Use a proper DbContext
This is awesome!
Thank you!
excellent. Have you got github link for above example?
Yes, but only for me Patreon supporters
@@MilanJovanovicTech Patreon link please.
@@onedev7316 www.patreon.com/milanjovanovic
Why are you returning from repository Domain Entities and not Database Models? You set in the dbContext (UoW) Domains Entities. Why are you doing it?
Domain Entities are DB Entities also, that's why. I don't create separate models.
What are you testing against to find the uniqueness of the email, a database? What is the state of of the database and how are you controlling it?

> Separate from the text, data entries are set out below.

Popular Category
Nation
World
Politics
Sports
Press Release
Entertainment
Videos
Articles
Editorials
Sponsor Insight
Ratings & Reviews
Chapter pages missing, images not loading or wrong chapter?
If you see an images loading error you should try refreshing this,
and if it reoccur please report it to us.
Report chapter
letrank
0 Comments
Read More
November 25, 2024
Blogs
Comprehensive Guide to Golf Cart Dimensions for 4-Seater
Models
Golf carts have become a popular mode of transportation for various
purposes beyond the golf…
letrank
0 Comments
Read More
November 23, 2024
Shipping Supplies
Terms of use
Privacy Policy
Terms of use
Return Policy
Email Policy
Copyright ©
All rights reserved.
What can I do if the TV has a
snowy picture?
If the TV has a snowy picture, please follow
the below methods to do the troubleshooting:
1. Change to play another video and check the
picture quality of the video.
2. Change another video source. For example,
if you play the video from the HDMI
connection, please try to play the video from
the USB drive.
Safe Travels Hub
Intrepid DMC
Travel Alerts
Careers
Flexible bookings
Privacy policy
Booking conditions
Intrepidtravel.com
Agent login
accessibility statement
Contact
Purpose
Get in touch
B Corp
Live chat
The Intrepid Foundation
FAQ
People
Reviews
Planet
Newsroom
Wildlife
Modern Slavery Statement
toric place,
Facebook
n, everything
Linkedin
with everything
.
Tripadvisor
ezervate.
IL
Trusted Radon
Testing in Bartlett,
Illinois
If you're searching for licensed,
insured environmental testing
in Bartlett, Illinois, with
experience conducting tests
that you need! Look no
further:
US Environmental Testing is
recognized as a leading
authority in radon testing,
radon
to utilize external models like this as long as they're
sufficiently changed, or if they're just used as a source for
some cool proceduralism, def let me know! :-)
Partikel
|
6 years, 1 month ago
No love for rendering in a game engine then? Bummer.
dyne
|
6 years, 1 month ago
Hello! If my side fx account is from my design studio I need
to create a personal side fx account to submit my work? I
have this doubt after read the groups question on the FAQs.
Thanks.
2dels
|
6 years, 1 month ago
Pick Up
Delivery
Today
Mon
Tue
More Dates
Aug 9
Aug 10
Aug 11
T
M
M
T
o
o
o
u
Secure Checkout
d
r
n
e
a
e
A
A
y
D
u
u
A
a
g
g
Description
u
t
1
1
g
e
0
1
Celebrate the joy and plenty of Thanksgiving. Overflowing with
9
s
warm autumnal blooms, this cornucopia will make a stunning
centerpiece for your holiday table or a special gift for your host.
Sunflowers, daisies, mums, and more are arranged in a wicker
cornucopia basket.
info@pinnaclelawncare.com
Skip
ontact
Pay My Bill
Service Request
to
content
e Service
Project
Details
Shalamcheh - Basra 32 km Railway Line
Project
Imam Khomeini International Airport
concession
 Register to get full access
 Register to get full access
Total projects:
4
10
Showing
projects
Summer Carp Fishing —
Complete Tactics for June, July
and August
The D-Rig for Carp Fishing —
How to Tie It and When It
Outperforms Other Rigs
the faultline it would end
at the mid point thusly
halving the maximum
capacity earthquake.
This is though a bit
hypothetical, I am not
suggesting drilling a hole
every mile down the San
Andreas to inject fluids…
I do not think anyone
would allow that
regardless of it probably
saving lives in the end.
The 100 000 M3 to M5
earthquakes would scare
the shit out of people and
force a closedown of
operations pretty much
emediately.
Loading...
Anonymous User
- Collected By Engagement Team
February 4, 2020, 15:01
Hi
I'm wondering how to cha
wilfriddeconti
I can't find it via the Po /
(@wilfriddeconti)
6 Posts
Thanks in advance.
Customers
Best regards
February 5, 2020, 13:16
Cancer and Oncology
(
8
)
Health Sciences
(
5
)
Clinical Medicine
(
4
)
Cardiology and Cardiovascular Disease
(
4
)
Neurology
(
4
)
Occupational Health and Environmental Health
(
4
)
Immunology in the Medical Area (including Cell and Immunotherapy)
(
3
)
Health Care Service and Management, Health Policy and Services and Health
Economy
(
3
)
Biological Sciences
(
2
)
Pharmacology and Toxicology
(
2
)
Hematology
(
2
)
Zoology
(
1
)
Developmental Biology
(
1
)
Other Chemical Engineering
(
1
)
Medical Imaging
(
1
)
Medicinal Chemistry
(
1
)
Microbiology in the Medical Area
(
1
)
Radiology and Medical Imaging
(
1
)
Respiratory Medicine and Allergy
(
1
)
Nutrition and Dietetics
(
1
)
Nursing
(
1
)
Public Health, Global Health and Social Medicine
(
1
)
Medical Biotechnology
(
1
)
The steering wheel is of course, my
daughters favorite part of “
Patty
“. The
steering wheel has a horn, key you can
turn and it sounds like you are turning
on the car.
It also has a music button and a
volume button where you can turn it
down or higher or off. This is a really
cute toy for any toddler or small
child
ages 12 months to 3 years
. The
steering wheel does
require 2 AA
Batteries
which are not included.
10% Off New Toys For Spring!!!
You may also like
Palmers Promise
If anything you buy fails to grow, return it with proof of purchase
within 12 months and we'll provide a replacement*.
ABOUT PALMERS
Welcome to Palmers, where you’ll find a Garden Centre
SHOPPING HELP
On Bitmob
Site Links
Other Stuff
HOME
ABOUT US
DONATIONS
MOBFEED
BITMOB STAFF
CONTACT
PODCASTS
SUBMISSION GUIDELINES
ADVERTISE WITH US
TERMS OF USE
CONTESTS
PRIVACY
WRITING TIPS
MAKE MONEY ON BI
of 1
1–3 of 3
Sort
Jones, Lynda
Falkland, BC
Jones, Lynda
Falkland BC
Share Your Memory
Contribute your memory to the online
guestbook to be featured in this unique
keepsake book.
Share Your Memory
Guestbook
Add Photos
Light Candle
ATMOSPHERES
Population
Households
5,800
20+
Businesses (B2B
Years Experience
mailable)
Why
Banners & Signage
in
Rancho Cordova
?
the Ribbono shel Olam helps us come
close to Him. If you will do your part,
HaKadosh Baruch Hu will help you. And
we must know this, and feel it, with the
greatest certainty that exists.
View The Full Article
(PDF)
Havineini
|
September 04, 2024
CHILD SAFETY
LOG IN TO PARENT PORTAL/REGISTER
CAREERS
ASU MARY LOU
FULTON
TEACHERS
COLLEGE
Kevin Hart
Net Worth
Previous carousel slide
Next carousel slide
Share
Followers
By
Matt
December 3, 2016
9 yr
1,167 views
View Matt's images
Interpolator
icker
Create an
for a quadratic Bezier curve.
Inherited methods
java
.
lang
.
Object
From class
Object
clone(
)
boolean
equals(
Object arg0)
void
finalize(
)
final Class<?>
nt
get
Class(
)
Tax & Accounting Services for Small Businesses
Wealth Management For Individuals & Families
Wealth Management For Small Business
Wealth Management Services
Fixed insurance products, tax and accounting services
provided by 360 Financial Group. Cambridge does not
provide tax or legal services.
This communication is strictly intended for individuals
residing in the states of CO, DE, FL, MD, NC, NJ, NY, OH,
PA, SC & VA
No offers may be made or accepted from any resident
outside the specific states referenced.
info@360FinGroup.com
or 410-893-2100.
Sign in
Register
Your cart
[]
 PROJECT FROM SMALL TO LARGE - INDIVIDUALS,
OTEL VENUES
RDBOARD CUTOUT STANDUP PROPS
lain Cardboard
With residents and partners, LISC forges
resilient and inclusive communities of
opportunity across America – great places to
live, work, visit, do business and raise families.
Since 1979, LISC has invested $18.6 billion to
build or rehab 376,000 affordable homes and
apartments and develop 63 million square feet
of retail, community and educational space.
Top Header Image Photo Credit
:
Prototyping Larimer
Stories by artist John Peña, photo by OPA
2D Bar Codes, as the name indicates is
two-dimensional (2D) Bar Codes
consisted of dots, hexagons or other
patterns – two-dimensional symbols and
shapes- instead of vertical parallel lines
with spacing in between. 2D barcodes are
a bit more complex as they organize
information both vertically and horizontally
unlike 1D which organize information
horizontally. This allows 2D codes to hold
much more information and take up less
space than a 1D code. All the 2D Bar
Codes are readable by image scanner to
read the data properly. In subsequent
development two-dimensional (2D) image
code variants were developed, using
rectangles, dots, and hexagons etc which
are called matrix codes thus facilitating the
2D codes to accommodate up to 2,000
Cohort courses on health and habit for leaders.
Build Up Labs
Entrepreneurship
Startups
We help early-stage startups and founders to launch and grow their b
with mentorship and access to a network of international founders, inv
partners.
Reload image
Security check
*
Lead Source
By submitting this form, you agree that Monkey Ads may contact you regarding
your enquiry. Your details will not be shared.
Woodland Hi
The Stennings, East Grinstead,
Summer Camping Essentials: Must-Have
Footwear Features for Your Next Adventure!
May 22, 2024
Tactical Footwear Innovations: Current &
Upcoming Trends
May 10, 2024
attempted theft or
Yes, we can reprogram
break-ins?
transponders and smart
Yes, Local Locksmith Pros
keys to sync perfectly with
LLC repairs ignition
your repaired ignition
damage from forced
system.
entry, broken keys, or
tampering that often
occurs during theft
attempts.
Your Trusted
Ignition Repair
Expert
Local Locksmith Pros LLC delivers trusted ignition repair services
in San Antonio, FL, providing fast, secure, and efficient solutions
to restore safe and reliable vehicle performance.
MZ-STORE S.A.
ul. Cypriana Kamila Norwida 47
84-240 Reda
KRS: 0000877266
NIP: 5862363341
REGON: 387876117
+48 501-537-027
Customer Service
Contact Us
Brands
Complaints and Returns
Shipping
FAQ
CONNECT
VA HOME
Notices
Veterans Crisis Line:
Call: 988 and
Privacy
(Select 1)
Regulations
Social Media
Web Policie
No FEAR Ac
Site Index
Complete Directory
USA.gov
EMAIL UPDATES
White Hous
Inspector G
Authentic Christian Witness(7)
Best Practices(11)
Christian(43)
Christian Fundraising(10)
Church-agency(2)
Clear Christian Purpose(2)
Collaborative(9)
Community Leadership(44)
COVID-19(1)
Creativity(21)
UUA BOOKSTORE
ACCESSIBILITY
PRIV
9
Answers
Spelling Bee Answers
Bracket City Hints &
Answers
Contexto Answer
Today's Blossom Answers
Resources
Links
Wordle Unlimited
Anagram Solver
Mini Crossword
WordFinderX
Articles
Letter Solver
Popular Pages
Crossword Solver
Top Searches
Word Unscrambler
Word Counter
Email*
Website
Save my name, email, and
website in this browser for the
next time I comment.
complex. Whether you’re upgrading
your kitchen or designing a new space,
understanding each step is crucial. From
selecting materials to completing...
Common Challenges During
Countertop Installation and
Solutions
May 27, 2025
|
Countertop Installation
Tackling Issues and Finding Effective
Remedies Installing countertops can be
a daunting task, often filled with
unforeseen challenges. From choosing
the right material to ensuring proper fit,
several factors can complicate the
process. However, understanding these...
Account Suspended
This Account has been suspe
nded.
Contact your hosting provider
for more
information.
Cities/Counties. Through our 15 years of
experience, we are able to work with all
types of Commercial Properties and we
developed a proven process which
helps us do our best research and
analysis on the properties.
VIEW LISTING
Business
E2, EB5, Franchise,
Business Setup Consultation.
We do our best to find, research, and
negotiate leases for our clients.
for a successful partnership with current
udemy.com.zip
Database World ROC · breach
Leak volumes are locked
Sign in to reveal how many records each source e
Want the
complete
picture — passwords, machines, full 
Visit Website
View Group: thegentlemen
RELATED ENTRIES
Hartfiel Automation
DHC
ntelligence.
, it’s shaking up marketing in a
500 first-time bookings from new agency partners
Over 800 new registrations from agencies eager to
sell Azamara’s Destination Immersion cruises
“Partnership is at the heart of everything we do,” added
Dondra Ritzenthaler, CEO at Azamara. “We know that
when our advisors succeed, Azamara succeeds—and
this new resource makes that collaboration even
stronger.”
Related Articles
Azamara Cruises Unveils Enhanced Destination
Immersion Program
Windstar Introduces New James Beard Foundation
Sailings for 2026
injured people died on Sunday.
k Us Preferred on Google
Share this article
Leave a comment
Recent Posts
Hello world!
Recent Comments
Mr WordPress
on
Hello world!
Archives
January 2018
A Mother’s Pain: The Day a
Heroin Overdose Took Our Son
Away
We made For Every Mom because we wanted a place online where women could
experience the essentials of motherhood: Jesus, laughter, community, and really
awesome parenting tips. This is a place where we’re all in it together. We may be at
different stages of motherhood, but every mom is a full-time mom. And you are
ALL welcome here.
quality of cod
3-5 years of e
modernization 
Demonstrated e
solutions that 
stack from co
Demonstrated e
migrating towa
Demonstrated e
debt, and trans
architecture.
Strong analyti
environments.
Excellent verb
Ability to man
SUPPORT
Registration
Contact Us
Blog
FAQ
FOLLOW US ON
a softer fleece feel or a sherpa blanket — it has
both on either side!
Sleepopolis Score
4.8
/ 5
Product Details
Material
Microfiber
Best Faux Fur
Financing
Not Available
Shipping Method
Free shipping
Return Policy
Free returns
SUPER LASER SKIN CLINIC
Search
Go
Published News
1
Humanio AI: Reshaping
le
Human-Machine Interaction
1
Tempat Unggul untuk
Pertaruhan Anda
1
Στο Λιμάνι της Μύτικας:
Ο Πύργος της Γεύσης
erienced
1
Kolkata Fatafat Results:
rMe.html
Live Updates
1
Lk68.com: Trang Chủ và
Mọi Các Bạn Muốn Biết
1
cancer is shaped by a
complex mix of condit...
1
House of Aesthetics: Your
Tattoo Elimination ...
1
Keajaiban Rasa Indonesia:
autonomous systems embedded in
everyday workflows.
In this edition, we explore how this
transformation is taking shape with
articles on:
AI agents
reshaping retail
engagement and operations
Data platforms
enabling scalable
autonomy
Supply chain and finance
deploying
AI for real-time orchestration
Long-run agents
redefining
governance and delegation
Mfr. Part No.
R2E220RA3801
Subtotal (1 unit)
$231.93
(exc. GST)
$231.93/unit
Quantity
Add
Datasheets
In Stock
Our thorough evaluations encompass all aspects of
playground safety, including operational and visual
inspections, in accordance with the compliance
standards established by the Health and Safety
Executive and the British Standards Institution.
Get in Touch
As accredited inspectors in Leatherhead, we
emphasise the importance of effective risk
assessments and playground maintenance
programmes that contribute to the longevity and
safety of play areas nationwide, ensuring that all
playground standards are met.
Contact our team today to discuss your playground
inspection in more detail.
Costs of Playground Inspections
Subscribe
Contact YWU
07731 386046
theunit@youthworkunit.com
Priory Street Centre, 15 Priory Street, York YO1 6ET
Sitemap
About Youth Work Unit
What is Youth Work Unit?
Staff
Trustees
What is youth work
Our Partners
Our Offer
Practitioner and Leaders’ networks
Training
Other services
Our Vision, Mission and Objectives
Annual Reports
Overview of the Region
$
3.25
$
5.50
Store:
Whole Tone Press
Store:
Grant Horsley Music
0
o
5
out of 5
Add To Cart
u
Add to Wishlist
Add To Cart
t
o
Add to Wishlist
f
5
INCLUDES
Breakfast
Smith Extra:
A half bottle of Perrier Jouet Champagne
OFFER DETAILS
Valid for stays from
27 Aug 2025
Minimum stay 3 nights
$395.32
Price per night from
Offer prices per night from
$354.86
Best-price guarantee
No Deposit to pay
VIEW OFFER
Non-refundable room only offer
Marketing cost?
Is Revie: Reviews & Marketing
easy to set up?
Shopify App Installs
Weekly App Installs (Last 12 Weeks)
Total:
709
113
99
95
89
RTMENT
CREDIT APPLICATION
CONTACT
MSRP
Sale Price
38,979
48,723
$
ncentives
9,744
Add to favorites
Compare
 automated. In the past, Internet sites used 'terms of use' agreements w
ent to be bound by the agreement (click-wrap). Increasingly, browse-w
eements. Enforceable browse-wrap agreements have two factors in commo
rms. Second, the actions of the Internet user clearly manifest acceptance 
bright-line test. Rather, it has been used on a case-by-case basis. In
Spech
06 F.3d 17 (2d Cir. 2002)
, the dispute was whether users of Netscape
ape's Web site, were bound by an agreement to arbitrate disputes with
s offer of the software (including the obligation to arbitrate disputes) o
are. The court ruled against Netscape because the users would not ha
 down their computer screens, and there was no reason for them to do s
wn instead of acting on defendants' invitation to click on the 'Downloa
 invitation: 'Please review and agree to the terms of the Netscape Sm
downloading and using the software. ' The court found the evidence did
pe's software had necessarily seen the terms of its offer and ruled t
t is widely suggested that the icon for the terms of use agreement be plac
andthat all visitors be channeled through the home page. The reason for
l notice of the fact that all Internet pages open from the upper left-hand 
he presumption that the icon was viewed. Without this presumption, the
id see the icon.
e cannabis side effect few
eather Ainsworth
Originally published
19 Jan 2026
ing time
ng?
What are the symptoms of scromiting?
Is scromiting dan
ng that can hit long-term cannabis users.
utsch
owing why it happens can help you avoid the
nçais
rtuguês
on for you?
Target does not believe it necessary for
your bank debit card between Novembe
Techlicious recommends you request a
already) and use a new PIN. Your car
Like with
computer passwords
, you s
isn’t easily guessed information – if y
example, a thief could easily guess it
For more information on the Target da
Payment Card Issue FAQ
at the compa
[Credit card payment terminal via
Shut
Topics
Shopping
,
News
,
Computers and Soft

Next time you run your test is will fail as you have already added the user to the db!
We can always clear the DB before running the test
@@MilanJovanovicTech We can but we didn't, we didn't even mention the database.
@@TrOgaN_ Check out a few videos I've done on integration testing
@@MilanJovanovicTech This isn't integration testing, it's unit testing jtbc. i'm reluctant to look at any more videos sorry!
NSubstitute + Fluent Assertions + xUnit
How is NSubstitute compared to Moq?
@@MilanJovanovicTech For me personally better and easier API to work with.
Can you talk about docker
Yes!
@@MilanJovanovicTech It will be great if you talk about docker and how can we implemented in c#. Thank you
how can I get this repo?
Were you able to get access on Patreon?
Would have been nice to see more of a red, green, refactor approach apposed to you just intuitively knowing your initial test was not sound.
Hey Paul :) I'm not familiar with TDD approach, so I didn't go down that route. But I'll definitely use that for testing the Domain layer, that would be a great learning opportunity for me.
What if handler is void
Test if the mocks were called with correct values
Why not just put the Arrange lines in the constructor. In that way you want have all your duplicate code.
Good suggestion
Email should be ValueObject
Isn't it?
@@MilanJovanovicTech no it is just a string
Great video! Thank you Milan
Thanks, Fernando! How do you write unit tests?
@@MilanJovanovicTech I have done it before, but unfortunately it is not currently applied in the company where I work for. The TDD culture still needs to be integrated here. However with this type of content I have the basis to continue practicing by myself. It would be interesting if you also make an integration testing video. Thanks for sharing Milan😃
@@fernandocalmet Integration testing is definitely coming!
Have you had a chance to use/review FakeItEasy?
Only heard of it, never used it
Thanks for the video! Super helpful!